Jolly, but Wretched

 •  2 min. read  •  grade level: 6
 
One of the brightest memories of my boyhood is of the jolliest man I ever met. He was the center of attraction in every circle of society he ever visited. Let him go into a room full of strangers and soon everybody was at home with him and he was the center of the entire circle always. I loved him. I delighted in his company. There was no man or boy that I so loved to have around. Whenever he was present I knew there was to be merriment. He was the first man that ever took me to the theater. He took my brother next older than I and myself and his own son, but he was more fun than the whole show. It was merriment all the way to the theater; it was merriment all the way back from the theater.
Though more than forty years have passed I can remember the details of that evening yet. I think he was the brightest, cheeriest man I ever saw.
But I grew older and he grew older. When I had attained to manhood and was a preacher of the Gospel, one night he dropped into the house where I was staying. It was the dinner hour. After dinner I was to preach in New York, and I invited him to go along with me. He had become somewhat religious but not an out and out Christian. I felt confident he was not a saved man and hoped that if he went to the meeting that night I might succeed in leading him to Christ; for I was sure he loved me as I did him; so I invited him to go. He went with me.
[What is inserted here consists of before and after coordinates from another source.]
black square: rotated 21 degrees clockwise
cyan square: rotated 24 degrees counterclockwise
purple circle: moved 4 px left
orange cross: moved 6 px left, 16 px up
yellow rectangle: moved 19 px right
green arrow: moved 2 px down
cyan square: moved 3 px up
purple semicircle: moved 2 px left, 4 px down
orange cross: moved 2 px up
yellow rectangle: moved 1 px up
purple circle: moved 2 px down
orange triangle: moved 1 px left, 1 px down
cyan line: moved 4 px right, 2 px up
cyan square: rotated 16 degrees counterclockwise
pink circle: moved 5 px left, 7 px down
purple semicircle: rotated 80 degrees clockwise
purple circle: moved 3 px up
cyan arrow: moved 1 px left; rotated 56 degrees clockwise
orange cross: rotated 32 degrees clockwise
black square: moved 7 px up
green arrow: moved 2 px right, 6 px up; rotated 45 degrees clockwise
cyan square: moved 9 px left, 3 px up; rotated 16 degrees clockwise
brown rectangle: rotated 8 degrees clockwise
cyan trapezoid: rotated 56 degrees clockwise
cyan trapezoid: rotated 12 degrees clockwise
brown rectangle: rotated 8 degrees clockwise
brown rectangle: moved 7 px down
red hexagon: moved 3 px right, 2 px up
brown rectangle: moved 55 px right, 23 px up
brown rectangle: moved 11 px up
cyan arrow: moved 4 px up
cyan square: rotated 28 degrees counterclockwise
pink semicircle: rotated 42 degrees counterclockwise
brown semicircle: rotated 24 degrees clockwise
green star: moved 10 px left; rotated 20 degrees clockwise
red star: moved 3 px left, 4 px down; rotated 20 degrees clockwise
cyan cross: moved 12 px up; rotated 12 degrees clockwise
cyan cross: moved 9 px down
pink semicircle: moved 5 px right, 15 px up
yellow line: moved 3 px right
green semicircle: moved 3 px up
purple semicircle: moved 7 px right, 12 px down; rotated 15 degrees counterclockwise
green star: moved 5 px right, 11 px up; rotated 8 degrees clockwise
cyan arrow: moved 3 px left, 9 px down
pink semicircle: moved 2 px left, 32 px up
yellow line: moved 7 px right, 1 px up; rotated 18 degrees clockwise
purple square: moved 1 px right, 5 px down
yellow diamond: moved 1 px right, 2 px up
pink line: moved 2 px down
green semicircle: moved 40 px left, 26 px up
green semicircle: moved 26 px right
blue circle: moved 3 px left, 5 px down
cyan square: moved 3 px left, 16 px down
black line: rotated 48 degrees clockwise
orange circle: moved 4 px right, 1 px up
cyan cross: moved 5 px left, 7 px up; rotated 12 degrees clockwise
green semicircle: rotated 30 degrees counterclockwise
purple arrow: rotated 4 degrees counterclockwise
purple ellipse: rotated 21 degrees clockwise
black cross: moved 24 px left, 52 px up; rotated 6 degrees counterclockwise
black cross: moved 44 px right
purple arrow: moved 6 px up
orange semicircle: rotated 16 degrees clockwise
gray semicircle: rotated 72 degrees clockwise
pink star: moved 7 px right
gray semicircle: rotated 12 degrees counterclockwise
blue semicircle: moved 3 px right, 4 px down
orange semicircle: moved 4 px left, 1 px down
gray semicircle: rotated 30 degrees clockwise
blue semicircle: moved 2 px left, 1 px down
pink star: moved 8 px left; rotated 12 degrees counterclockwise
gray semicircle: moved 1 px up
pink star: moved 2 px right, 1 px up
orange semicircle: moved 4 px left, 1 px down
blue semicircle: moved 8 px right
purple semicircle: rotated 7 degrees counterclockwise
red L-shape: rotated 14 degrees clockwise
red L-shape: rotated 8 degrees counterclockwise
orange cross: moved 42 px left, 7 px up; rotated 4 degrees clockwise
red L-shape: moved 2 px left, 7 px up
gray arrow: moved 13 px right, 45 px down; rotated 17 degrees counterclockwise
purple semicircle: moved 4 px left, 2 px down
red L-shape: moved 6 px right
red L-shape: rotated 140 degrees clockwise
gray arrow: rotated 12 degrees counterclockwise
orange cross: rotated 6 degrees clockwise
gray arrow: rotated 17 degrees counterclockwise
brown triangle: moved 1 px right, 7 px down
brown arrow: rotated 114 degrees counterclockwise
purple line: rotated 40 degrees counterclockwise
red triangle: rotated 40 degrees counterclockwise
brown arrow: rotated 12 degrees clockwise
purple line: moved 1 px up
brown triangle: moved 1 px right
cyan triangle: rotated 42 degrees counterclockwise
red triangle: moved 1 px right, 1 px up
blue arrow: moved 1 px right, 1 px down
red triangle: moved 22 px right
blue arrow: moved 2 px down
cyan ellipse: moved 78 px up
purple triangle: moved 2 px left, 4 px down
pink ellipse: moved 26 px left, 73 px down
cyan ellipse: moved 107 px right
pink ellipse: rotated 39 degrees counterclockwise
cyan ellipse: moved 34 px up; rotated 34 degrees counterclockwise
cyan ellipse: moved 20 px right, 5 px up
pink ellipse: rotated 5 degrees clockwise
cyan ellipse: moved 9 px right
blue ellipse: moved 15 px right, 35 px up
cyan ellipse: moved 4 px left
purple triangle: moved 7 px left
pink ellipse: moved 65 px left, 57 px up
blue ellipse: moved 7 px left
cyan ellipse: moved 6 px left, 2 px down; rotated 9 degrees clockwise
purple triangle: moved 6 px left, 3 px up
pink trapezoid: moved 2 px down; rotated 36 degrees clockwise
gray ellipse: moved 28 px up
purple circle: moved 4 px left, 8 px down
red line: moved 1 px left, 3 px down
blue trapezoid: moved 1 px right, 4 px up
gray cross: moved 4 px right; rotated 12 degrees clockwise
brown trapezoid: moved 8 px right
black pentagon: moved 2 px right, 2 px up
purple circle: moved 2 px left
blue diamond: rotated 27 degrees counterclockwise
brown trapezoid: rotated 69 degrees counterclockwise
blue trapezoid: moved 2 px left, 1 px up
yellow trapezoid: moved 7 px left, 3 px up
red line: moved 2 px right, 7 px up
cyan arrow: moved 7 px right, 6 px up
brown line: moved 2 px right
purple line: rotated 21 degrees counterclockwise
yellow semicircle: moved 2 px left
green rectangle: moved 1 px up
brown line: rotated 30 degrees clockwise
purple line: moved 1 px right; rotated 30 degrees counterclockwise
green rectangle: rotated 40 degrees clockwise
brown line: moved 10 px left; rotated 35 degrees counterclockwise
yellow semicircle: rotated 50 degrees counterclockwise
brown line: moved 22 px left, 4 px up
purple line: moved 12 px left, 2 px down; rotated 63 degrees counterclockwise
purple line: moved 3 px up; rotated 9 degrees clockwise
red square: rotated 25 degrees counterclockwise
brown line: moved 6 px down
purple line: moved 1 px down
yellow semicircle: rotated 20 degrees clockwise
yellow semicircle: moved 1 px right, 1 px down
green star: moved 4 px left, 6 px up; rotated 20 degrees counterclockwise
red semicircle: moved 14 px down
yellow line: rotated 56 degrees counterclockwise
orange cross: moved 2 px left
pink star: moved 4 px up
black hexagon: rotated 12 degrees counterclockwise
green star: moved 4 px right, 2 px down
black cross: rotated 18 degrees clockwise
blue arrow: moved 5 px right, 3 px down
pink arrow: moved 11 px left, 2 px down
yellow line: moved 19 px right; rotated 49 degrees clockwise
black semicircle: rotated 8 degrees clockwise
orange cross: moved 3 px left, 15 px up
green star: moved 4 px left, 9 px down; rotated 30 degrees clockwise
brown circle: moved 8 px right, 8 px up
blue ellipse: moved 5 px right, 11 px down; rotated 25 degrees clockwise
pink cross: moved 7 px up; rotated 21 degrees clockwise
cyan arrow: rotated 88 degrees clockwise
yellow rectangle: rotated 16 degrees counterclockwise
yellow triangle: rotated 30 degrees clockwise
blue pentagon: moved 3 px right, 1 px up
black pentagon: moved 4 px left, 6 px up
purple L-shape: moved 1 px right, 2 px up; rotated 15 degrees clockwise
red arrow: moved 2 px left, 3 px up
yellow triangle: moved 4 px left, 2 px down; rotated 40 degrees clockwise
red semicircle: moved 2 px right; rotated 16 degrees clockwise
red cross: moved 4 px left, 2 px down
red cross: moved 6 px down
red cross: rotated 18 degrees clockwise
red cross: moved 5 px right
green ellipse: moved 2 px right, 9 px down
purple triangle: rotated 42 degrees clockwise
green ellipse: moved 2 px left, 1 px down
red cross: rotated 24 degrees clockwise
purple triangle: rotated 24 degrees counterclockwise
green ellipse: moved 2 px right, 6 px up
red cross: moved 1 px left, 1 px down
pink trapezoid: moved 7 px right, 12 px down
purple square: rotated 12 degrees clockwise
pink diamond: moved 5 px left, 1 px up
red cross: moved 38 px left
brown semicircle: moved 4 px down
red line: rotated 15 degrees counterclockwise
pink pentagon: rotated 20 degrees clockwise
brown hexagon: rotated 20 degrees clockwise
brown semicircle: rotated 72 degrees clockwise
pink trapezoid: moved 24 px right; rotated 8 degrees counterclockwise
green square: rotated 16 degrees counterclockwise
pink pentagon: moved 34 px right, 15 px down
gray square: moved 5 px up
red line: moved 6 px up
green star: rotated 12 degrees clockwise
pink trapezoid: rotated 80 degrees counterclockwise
After the meeting was over and we were on our way home, I approached him directly and personally on the point of accepting Christ. He opened his heart to me and let me see what was there, and I found that the merriest of all men I had ever known, underneath all this gaiety was one of the saddest of men. He had not found the true secret of joy, the joy that goes down to the deepest depths of the heart and that never fails, the joy of the Holy Ghost, which Jesus alone can give.